Required action: In the listing below, the answer starts at the line that has "Real Decreto 9/2005 define las actividades" and stops after the line that has "de residuos, pueden"; please repeat that part exactly and nothing more.

Dataset excerpts:

*-*-*

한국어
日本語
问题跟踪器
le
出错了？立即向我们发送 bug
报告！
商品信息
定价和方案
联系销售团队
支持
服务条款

*-*-*

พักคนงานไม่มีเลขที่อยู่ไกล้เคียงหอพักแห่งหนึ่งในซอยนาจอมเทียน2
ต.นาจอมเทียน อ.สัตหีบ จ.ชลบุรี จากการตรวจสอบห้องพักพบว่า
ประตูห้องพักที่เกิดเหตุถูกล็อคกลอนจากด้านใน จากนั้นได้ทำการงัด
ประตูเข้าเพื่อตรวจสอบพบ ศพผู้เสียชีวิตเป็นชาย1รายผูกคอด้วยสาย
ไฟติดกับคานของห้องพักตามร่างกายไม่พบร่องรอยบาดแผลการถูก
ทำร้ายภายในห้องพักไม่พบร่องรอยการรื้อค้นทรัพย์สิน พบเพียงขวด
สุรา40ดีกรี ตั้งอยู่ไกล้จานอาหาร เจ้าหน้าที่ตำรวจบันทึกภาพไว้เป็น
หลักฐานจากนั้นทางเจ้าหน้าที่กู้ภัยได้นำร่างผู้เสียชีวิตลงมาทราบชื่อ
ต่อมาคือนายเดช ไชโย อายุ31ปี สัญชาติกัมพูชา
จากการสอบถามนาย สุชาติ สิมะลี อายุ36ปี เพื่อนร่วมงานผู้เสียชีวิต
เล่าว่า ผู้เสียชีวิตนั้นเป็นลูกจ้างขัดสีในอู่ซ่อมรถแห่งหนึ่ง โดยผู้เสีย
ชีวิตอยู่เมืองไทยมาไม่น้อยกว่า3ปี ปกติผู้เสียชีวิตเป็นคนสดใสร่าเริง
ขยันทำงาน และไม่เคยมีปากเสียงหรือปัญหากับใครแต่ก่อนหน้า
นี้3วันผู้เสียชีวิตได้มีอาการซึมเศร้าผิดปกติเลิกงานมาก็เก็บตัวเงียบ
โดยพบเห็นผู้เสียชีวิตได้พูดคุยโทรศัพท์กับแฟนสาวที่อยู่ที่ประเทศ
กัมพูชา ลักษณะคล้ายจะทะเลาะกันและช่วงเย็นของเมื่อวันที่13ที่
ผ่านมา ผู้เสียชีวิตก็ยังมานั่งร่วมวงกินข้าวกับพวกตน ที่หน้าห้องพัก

*-*-*

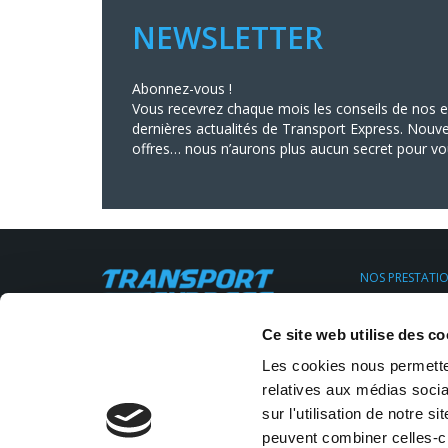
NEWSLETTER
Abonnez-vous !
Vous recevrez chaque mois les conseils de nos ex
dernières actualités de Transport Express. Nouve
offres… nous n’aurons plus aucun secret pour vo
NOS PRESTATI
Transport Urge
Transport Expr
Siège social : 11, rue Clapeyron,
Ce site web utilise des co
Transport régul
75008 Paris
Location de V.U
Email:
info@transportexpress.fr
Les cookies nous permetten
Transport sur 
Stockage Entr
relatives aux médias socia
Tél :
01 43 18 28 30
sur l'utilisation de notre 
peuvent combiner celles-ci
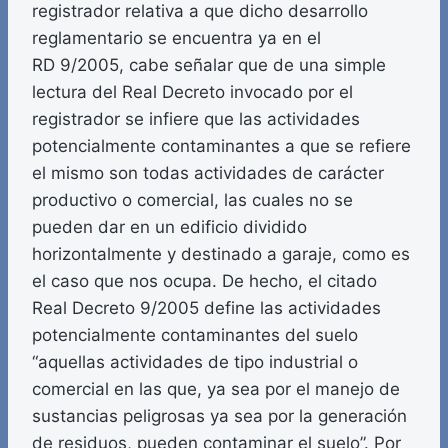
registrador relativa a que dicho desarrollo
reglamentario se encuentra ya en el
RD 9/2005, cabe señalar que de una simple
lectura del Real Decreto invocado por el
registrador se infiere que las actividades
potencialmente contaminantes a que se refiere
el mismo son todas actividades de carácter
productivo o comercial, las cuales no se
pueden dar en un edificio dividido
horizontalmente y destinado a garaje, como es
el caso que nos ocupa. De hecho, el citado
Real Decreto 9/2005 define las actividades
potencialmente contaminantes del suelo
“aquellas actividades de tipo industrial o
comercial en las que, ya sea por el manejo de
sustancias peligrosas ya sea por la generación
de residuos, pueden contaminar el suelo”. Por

*-*-*

Solved exercise:
Real Decreto 9/2005 define las actividades
potencialmente contaminantes del suelo
“aquellas actividades de tipo industrial o
comercial en las que, ya sea por el manejo de
sustancias peligrosas ya sea por la generación
de residuos, pueden contaminar el suelo”. Por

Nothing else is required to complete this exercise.